Ariosto dudó que le oyera si contestaba. Le indicó que se quitara los protectores auditivos. El hombre asintió y así lo hizo.
—Los pasajeros no pueden estar en esta zona durante la travesía —advirtió.
—Lo sé —respondió Ariosto alzando la voz. El ruido de los motores del barco había aumentado al abrirse la puerta. Era la sala de máquinas—. Se trata de una emergencia. ¿No ha oído nada?
El marino se rio.
—¿Qué voy a oír? Ahí dentro hay un escándalo de mil demonios.
Ariosto no necesitó que se lo jurara. El estrépito de los motores era impresionante.
—¿Me creería si le digo que unos terroristas han secuestrado el barco?
El técnico maquinista miró a Ariosto con incredulidad, tratando de discernir si aquel hombre tenía alguna razón para mentirle.
—Mejor será que vuelva a la cubierta del pasaje —dijo, finalmente—. Si sigue aquí, le caerá una buena multa.
Ariosto miró a los ojos al tripulante. Sintió que era como chocar contra un muro. No bastarían las buenas palabras para convencerlo.
Optó por pasar a la acción. Antes de que el maquinista pudiera reaccionar, Ariosto lo rodeó y se coló rápidamente en la sala de máquinas. El movimiento pilló desprevenido al hombre, que apenas pudo agarrarlo por la chaqueta un segundo, antes de que se soltara.
Ariosto sintió que se había colado en un infierno. Una estrecha pasarela dejaba a su derecha una serie concatenada de motores amarillos que despedían un calor y un ruido insoportables. Corrió por el pasillo hasta una estancia que se abría al frente y a la que llegó al cabo de un par de segundos. Abrió la puerta y entró. Era un taller con su mesa de trabajo y algunas herramientas. En un asiento, sentado, otro tripulante con el uniforme azul celeste de la compañía daba cuenta de un sándwich. No había más. Solo otra puerta al fondo, cerrada.
El maquinista se acercó inmediatamente.
—¿Qué diablos está haciendo? —le gritó.
Su compañero dejó la comida y se levantó, alarmado.

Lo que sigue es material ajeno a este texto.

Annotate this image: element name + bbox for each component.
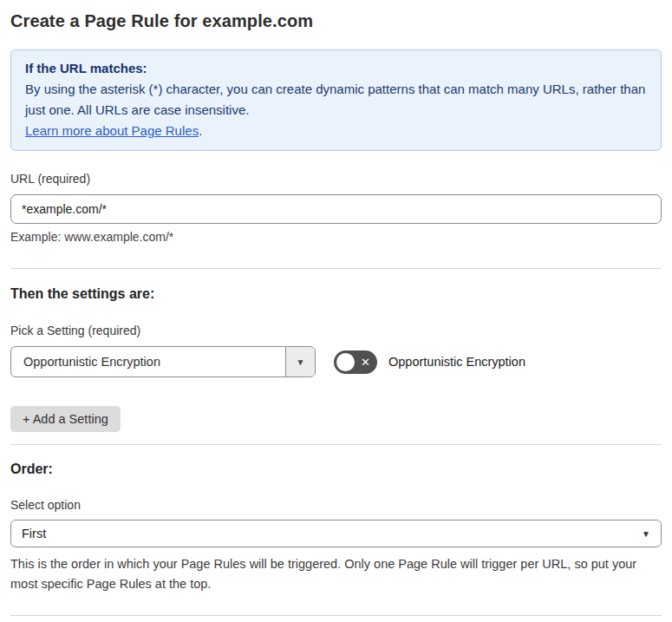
divider <box>10 268 662 269</box>
callout-heading: If the URL matches: <box>25 58 647 79</box>
callout-body: By using the asterisk (*) character, you… <box>25 79 647 121</box>
chevron-down-icon: ▼ <box>642 529 650 539</box>
order-help-text: This is the order in which your Page Rul… <box>10 554 662 594</box>
learn-more-link[interactable]: Learn more about Page Rules <box>25 123 199 138</box>
setting-row: Opportunistic Encryption ▼ ✕ Opportunist… <box>10 346 662 377</box>
url-example-text: Example: www.example.com/* <box>10 230 662 245</box>
page-rule-form: Create a Page Rule for example.com If th… <box>0 10 672 622</box>
toggle-off-x-icon: ✕ <box>361 350 370 374</box>
link-suffix: . <box>199 123 202 138</box>
order-select-label: Select option <box>10 498 662 513</box>
page-title: Create a Page Rule for example.com <box>10 10 662 31</box>
settings-section-heading: Then the settings are: <box>10 285 662 302</box>
callout-link-line: Learn more about Page Rules. <box>25 121 647 141</box>
setting-picker-caret-button[interactable]: ▼ <box>285 347 315 376</box>
chevron-down-icon: ▼ <box>297 357 305 367</box>
toggle-group: ✕ Opportunistic Encryption <box>334 350 525 374</box>
divider <box>10 444 662 445</box>
pick-setting-label: Pick a Setting (required) <box>10 324 662 338</box>
divider <box>10 615 662 616</box>
setting-picker-dropdown[interactable]: Opportunistic Encryption ▼ <box>10 346 316 377</box>
add-setting-button[interactable]: + Add a Setting <box>10 406 121 432</box>
order-select[interactable]: First ▼ <box>10 520 662 547</box>
order-select-value: First <box>22 527 642 540</box>
setting-picker-value: Opportunistic Encryption <box>11 347 285 376</box>
toggle-knob <box>336 353 355 371</box>
toggle-label: Opportunistic Encryption <box>388 355 525 369</box>
url-matches-callout: If the URL matches: By using the asteris… <box>10 49 662 151</box>
opportunistic-encryption-toggle[interactable]: ✕ <box>334 350 377 374</box>
order-section-heading: Order: <box>10 461 662 477</box>
url-field-label: URL (required) <box>10 172 662 187</box>
url-input[interactable] <box>10 194 662 224</box>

Ariosto se vio rodeado por los dos empleados del catamarán. En ese momento, se abrió la puerta del fondo y reconoció a la persona que entraba. Era el camarero de la Platinum Class.
—Tal vez él se lo pueda explicar —dijo Ariosto casi gritando.
El ruido de los motores ahogaba cualquier conversación.
El maquinista cerró la puerta tras él y el ruido se convirtió en vibración.
—¿Qué ocurre, Baute? —preguntó el del sándwich—. ¿Qué haces aquí?
—No logro contactar con el puente —contestó—. Y se han oído unos ruidos extraños. ¿No había aquí un teléfono de línea directa con el capitán?
—¿Qué ruidos? —preguntó el maquinista, olvidándose por un segundo de Ariosto.
—Juani juraba que eran disparos —respondió el camarero.
—Eran disparos —intervino Ariosto, atrayendo las miradas sobre él—. Yo estaba en el puente cuando unos hombres armados han irrumpido y han disparado al capitán.
La noticia los dejó helados.
—Solo lo han herido —aclaró.
La explicación no mejoró el ánimo de los tripulantes.
—¿Y cómo ha llegado hasta aquí? —preguntó de nuevo el maquinista—. ¿Volando?
Ariosto sabía que responder a esa pregunta le llevaría a dar respuestas que sonarían inverosímiles.
—Algo así —respondió.
—Es verdad: estaba en el puente —intervino Baute—. El capitán lo invitó a subir.
—Traten de llamarle —les invitó Ariosto, señalando el teléfono.
El maquinista soltó un bufido, cogió el aparato y marcó repetidamente el botón de llamada. No hubo respuesta. Los marinos se miraron unos a otros, intranquilos.
—¿Lo ve? —dijo Ariosto, serio—. Convendrán, caballeros, que nos encontramos en una situación..., ¿cómo lo diría?, extremadamente complicada. ¿No les parece?